We are running many Linux VM's in a vmware/shared storage environment, each running its own instance of postgreSQL (a mix of 9.0 and 9.3). Currently, the entire VM sits on a single root partition/volume, and we've had great success (~8 years) using storage-based snapshots of the underlying VMFS volumes for backup/restore process (and replication to our DR site).

Due to the architecture of our storage, it would be advantageous to separate postgres WAL files to a non-cached, mostly-write volume to give us less cache churn on the storage side.
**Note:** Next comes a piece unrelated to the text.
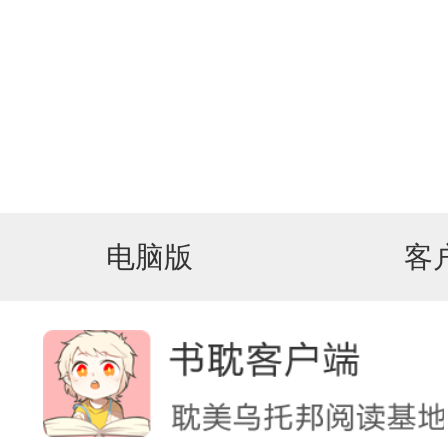
电脑版
客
With our storage (Nimble Storage), we can assign both volumes to a single protection/snapshot group, but I haven't been able to elicit from our vendor that the snapshots will happen at EXACTLY the same time across all volumes in the protection group – it likely will, but there's always that chance that its milliseconds apart.

To that end, we ran some experiments, all while writing data to the DB as fast as possible using pg_bench. After the experiments, we restored our snapshot'ed volumes and started the VM+postgres

  • Snapshot both data and log volumes close to simultaneously – result: DB recovered
  • Snapshot data volume first, log volume ~1 minute later – result: DB recovered
  • Snapshot log volume first, data volume ~1 minute later – result: DB recovered
  • Snapshot log volume first, data volume ~3 minutes later, after a WAL checkpoint wrote new data to datafiles: result: DB recovered

So testing seem to tell us as long as both snapshots are consistent at the volume level, and relatively close together, you get a consistent copy of the DB, based on the time of the WAL/Log volume snapshot.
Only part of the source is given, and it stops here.